With hedge funds having generally produced, at best, flat returns over the last few months, many analysts and observers believe the recent blip in performance is a sign of a more serious crisis ahead in the hedge fund industry, Reuters reports.

While most of the major hedge fund trackers reported average returns of between 0% and 1% for August, monthly performance since the first quarter of 2004 has generally been moderately negative.

Likening the recent run of poor returns to a “crisis of slow Chinese water torture,” John Prout, senior fund analyst at Monaco-based Eurofinancial Investment Company told Management Network's High-Performance Investing Symposium:

"I don't see performance going into double digits in the next decade. If stocks start going up across the board why stay in hedge funds, you'd go into long-only equities."

Many blame the recent run of negative returns on the trendless equity markets which have made it more difficult for hedge fund managers to catch on to a trend. Around half of the estimated $1 trillion in hedge fund assets is said to be placed in equities.

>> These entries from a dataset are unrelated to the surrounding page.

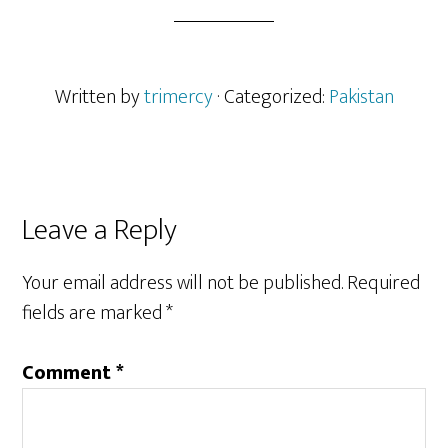
Written by
trimercy
· Categorized:
Pakistan
Reader
Leave a Reply
Interactions
Your email address will not be published.
Required
fields are marked
*
Comment
*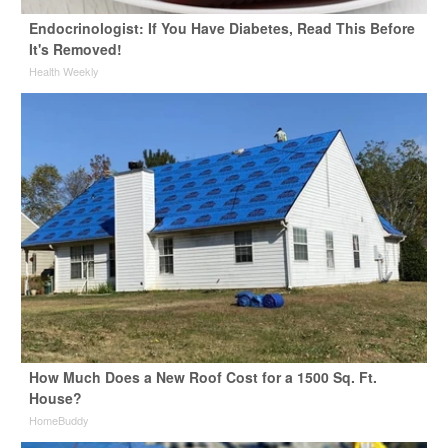
Endocrinologist: If You Have Diabetes, Read This Before
It's Removed!
Health Weekly
How Much Does a New Roof Cost for a 1500 Sq. Ft.
House?
HomeBuddy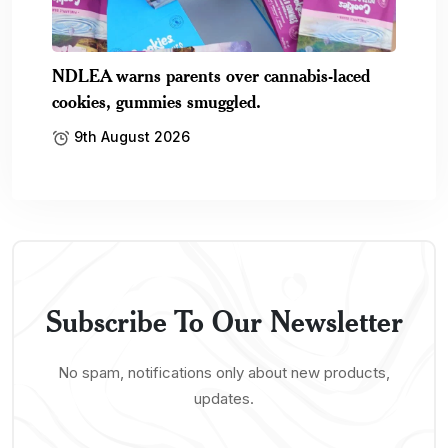
NDLEA warns parents over cannabis-laced
cookies, gummies smuggled.
9th August 2026
Subscribe To Our Newsletter
No spam, notifications only about new products,
updates.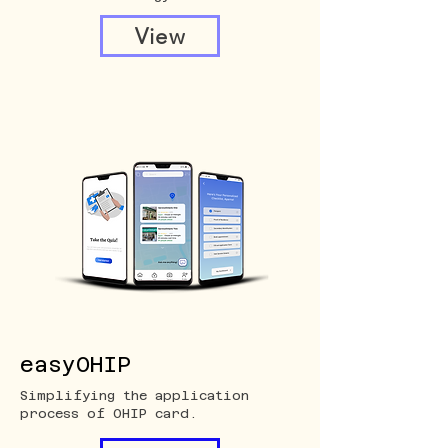
View
easyOHIP
Simplifying the application
process of OHIP card.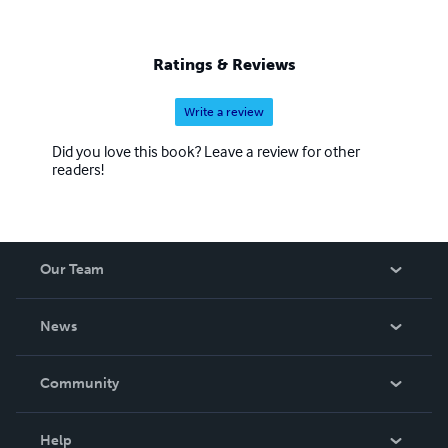
Ratings & Reviews
Write a review
Did you love this book? Leave a review for other
readers!
Our Team
About Us
News
Careers
In The News
Community
Events
Blog
Help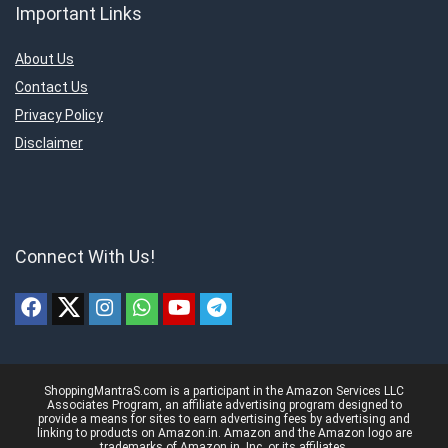
Important Links
About Us
Contact Us
Privacy Policy
Disclaimer
Connect With Us!
ShoppingMantraS.com is a participant in the Amazon Services LLC
Associates Program, an affiliate advertising program designed to
provide a means for sites to earn advertising fees by advertising and
linking to products on Amazon.in. Amazon and the Amazon logo are
trademarks of Amazon.in, Inc, or its affiliates.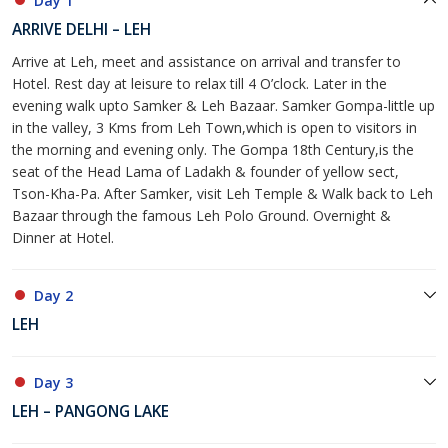
Day 1
ARRIVE DELHI – LEH
Arrive at Leh, meet and assistance on arrival and transfer to
Hotel. Rest day at leisure to relax till 4 O’clock. Later in the
evening walk upto Samker & Leh Bazaar. Samker Gompa-little up
in the valley, 3 Kms from Leh Town,which is open to visitors in
the morning and evening only. The Gompa 18th Century,is the
seat of the Head Lama of Ladakh & founder of yellow sect,
Tson-Kha-Pa. After Samker, visit Leh Temple & Walk back to Leh
Bazaar through the famous Leh Polo Ground. Overnight &
Dinner at Hotel.
Day 2
LEH
Day 3
LEH – PANGONG LAKE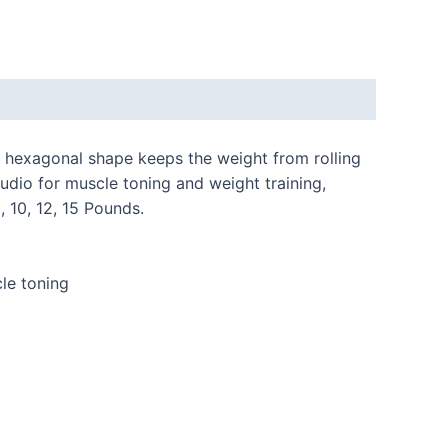
e hexagonal shape keeps the weight from rolling
udio for muscle toning and weight training,
, 10, 12, 15 Pounds.
le toning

Josef Naegel, managing director of German-based Athena Risk Advisors, believes the hedge fund industry is storing up problems for the future.

“You’ve got too many people taking a bet on the market,” he told Reuters on the sidelines of the Monaco conference. “It all adds up to a lack of diversity,” he added.

“Liquidity will go down, as volatility goes up, as interest rates go up – it’s a poison pill,” he warned.